Jairinho foi condenado por homicídio qualificado (com agravantes por meio cruel e recurso que impossibilitou a defesa e com causa de aumento de pena por Henry ser menor de 14 anos), além de tortura e coação no curso do processo. Ele deverá cumprir a pena inicialmente em regime fechado e ainda foi condenado a pagar R$ 400 mil em indenização por danos morais ao pai de Henry, Leniel Borel.
“Massacre social"

Ao aplicar o perdão judicial, a juíza Elizabeth Machado Louro justificou que Monique já sofreu um castigo severo o suficiente. A magistrada criticou a “reação desproporcional da sociedade”, classificando-a como discriminatória e fruto de uma cultura que exige que a mulher seja uma “mãe perfeita”.

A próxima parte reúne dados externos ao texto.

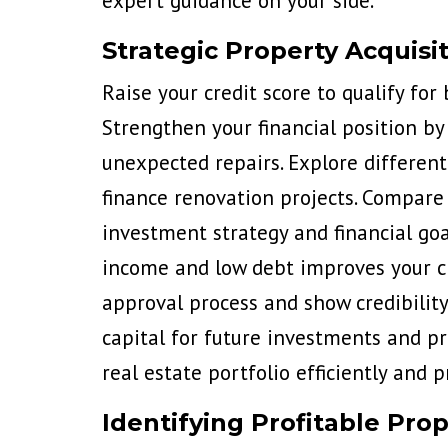
expert guidance on your side.
Strategic Property Acquisi
Raise your credit score
to qualify for
Strengthen your financial position by
unexpected repairs. Explore different
finance renovation projects. Compare 
investment strategy and financial goa
income and low debt improves your ch
approval process and show credibility
capital for future investments and pr
real estate portfolio efficiently and pr
Identifying Profitable Prop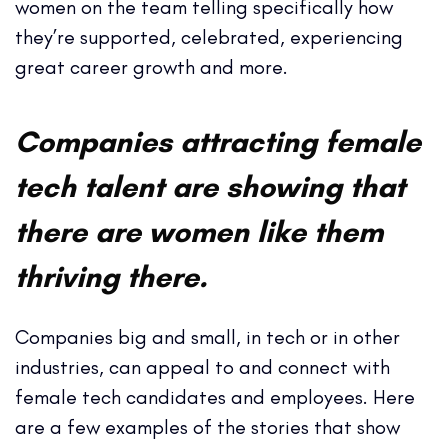
women on the team telling specifically how
they’re supported, celebrated, experiencing
great career growth and more.
Companies attracting female
tech talent are showing that
there are women like them
thriving there.
Companies big and small, in tech or in other
industries, can appeal to and connect with
female tech candidates and employees. Here
are a few examples of the stories that show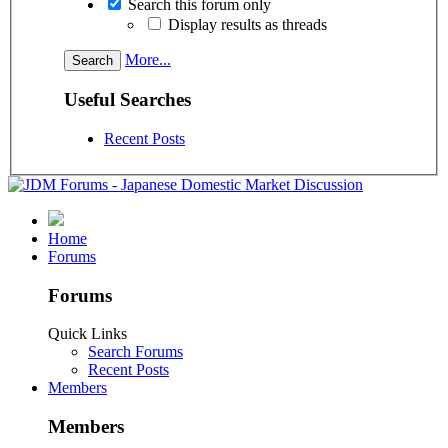
Search this forum only
Display results as threads
More...
Useful Searches
Recent Posts
Home
Forums
Forums
Quick Links
Search Forums
Recent Posts
Members
Members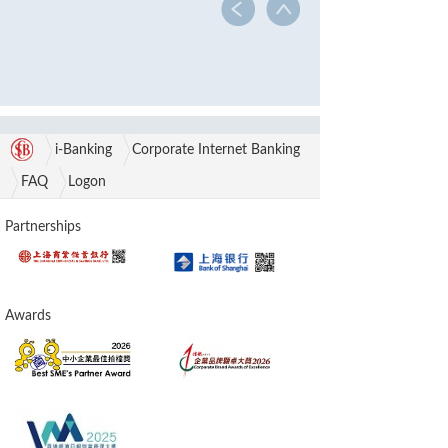
i-Banking
Corporate Internet Banking
FAQ
Logon
Partnerships
Awards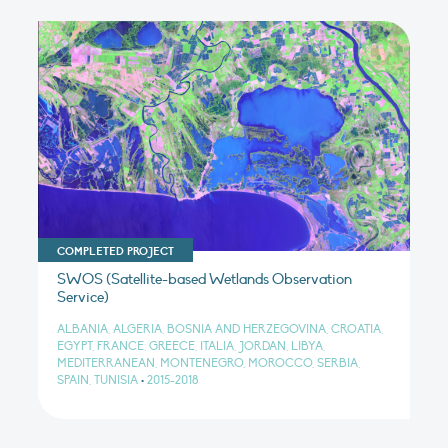
COMPLETED PROJECT
SWOS (Satellite-based Wetlands Observation
Service)
ALBANIA, ALGERIA, BOSNIA AND HERZEGOVINA, CROATIA,
EGYPT, FRANCE, GREECE, ITALIA, JORDAN, LIBYA,
MEDITERRANEAN, MONTENEGRO, MOROCCO, SERBIA,
SPAIN, TUNISIA
•
2015-2018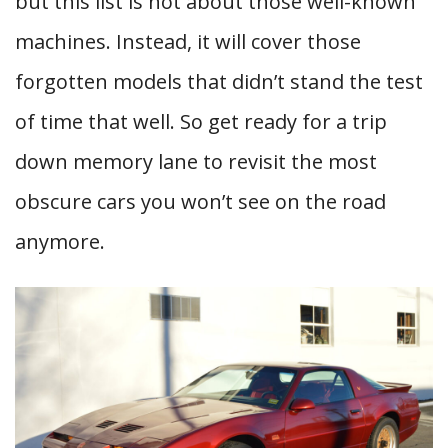
but this list is not about those well-known
machines. Instead, it will cover those
forgotten models that didn’t stand the test
of time that well. So get ready for a trip
down memory lane to revisit the most
obscure cars you won’t see on the road
anymore.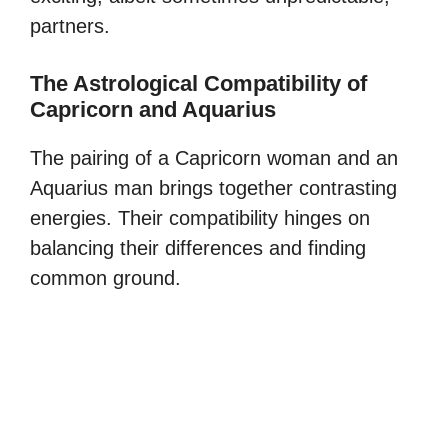
partners.
The Astrological Compatibility of
Capricorn and Aquarius
The pairing of a Capricorn woman and an
Aquarius man brings together contrasting
energies. Their compatibility hinges on
balancing their differences and finding
common ground.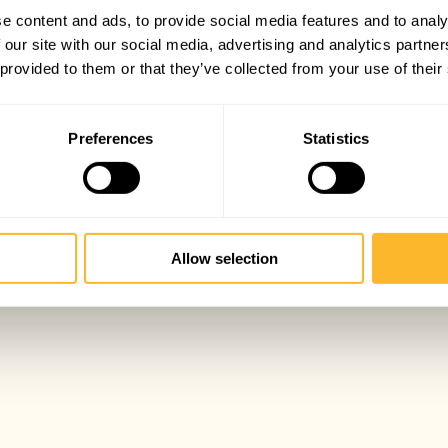
e content and ads, to provide social media features and to analy
 our site with our social media, advertising and analytics partn
 provided to them or that they’ve collected from your use of their
Preferences
Statistics
Allow selection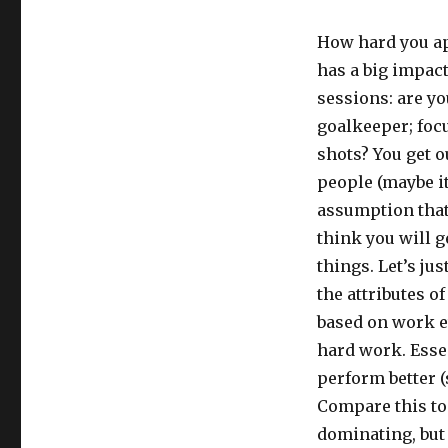
How hard you app
has a big impac
sessions: are yo
goalkeeper; focu
shots? You get ou
people (maybe it
assumption that 
think you will g
things. Let’s ju
the attributes o
based on work e
hard work. Esse
perform better (
Compare this to 
dominating, but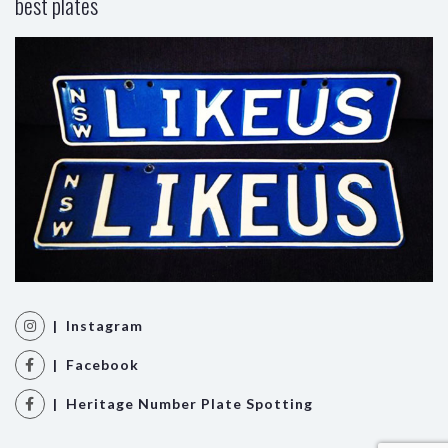
best plates
| Instagram
| Facebook
| Heritage Number Plate Spotting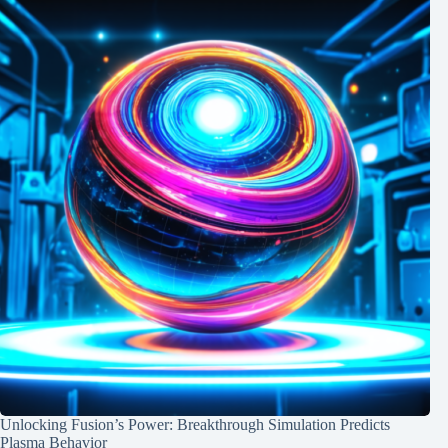
Unlocking Fusion’s Power: Breakthrough Simulation Predicts
Plasma Behavior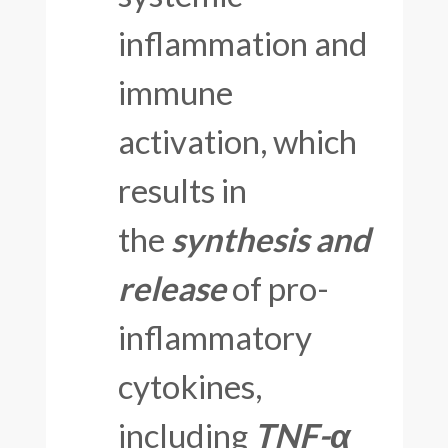
inflammation and
immune
activation, which
results in
the
synthesis and
release
of pro-
inflammatory
cytokines,
including
TNF-α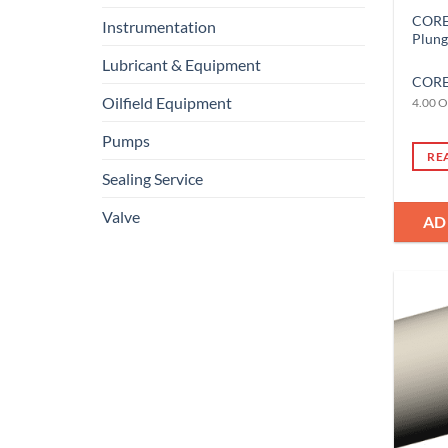
CORE-
Instrumentation
Plun
Lubricant & Equipment
CORE
Oilfield Equipment
4.00 O
Pumps
RE
Sealing Service
Valve
AD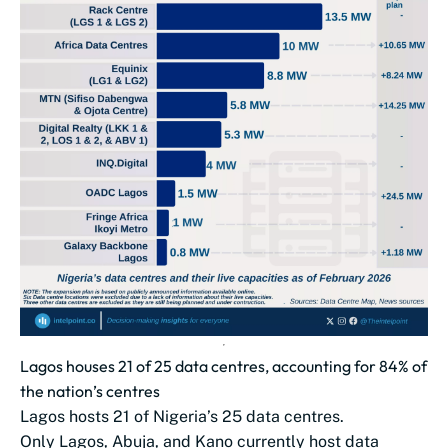
Lagos houses 21 of 25 data centres, accounting for 84% of
the nation’s centres
Lagos hosts 21 of Nigeria’s 25 data centres.
Only Lagos, Abuja, and Kano currently host data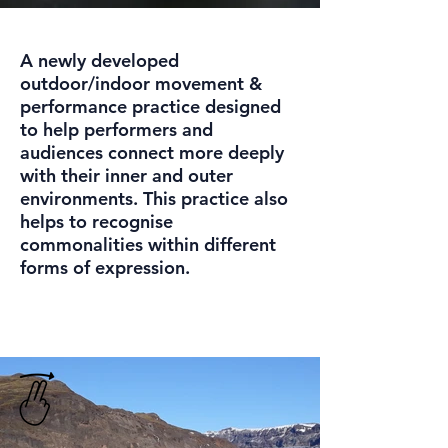
A newly developed
outdoor/indoor movement &
performance practice designed
to help performers and
audiences connect more deeply
with their inner and outer
environments. This practice also
helps to recognise
commonalities within different
forms of expression.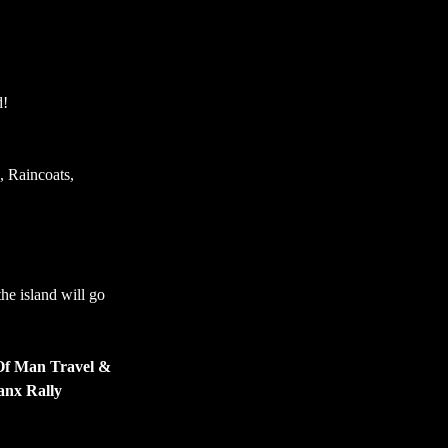
d!
, Raincoats, 
e island will go 
 Of Man Travel & 
nx Rally 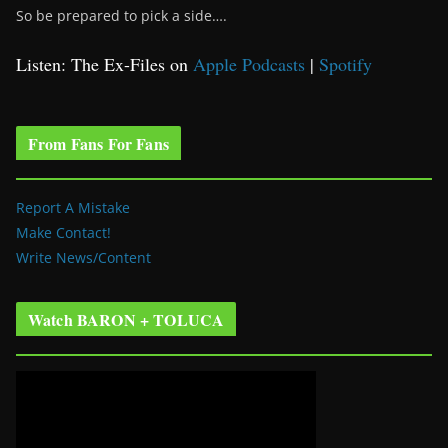
So be prepared to pick a side….
Listen: The Ex-Files on
Apple Podcasts
|
Spotify
From Fans For Fans
Report A Mistake
Make Contact!
Write News/Content
Watch BARON + TOLUCA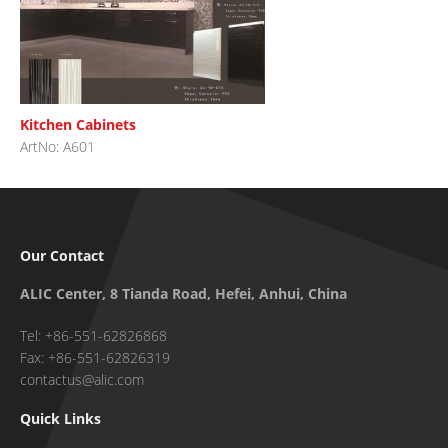
Kitchen Cabinets
ArtNo: A601
Our Contact
ALIC Center, 8 Tianda Road, Hefei, Anhui, China
Tel: +86-551-62826868
Fax: +86-551-62826319
contactus@alic.com
Quick Links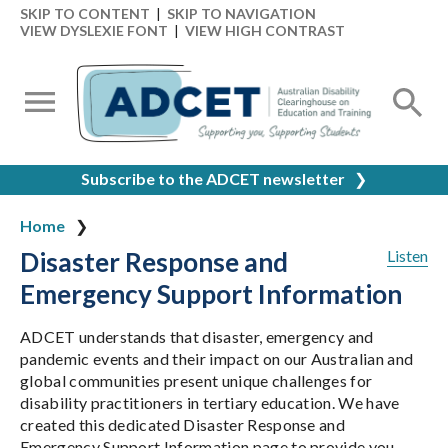
SKIP TO CONTENT
|
SKIP TO NAVIGATION
VIEW DYSLEXIE FONT
|
VIEW HIGH CONTRAST
Subscribe to the ADCET newsletter
❯
Home
Disaster Response and
Listen
Emergency Support Information
ADCET understands that disaster, emergency and
pandemic events and their impact on our Australian and
global communities present unique challenges for
disability practitioners in tertiary education. We have
created this dedicated Disaster Response and
Emergency Support Information page to provide you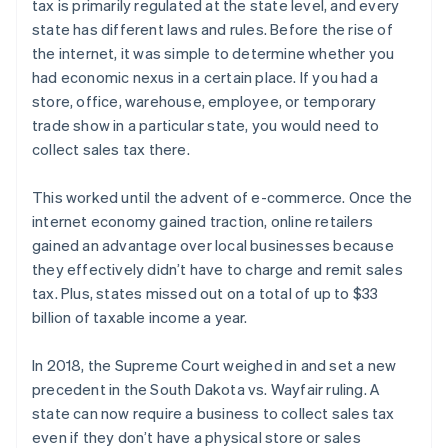
tax is primarily regulated at the state level, and every
state has different laws and rules. Before the rise of
the internet, it was simple to determine whether you
had economic nexus in a certain place. If you had a
store, office, warehouse, employee, or temporary
trade show in a particular state, you would need to
collect sales tax there.
This worked until the advent of e-commerce. Once the
internet economy gained traction, online retailers
gained an advantage over local businesses because
they effectively didn’t have to charge and remit sales
tax. Plus, states missed out on a total of up to $33
billion of taxable income a year.
In 2018, the Supreme Court weighed in and set a new
precedent in the South Dakota vs. Wayfair ruling. A
state can now require a business to collect sales tax
even if they don’t have a physical store or sales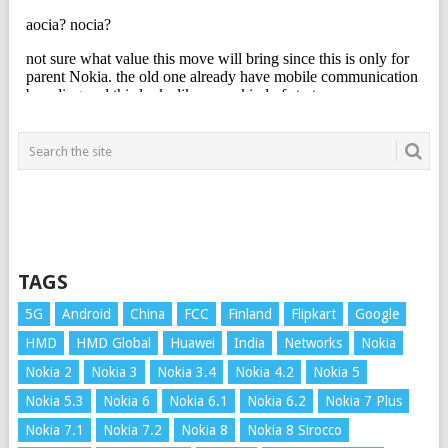
TAGS
5G
Android
China
FCC
Finland
Flipkart
Google
HMD
HMD Global
Huawei
India
Networks
Nokia
Nokia 2
Nokia 3
Nokia 3.4
Nokia 4.2
Nokia 5
Nokia 5.3
Nokia 6
Nokia 6.1
Nokia 6.2
Nokia 7 Plus
Nokia 7.1
Nokia 7.2
Nokia 8
Nokia 8 Sirocco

A juíza citou o “massacre nas redes sociais” e as agressões sofridas por Monique no cárcere, afirmando que ela foi alvo de uma perseguição implacável contra sua honra.
Monique foi sentenciada a 1 ano e 4 meses de detenção pelo crime de tortura, mas, como já cumpriu tempo de prisão preventiva, a pena foi considerada encerrada.
O julgamento foi o mais longo da história do Tribunal de Justiça do Rio de Janeiro.
A sentença encerra um capítulo doloroso iniciado na madrugada do dia 8 de março de 2021, quando Henry Borel morreu devido a uma laceração hepática causada por ação contundente no apartamento onde morava com o casal. Enquanto Jairinho retorna ao sistema prisional para cumprir sua pena, a Justiça considerou que o sofrimento de Monique pela perda do único filho e o "linchamento" público já excederam o limite da punibilidade para sua negligência.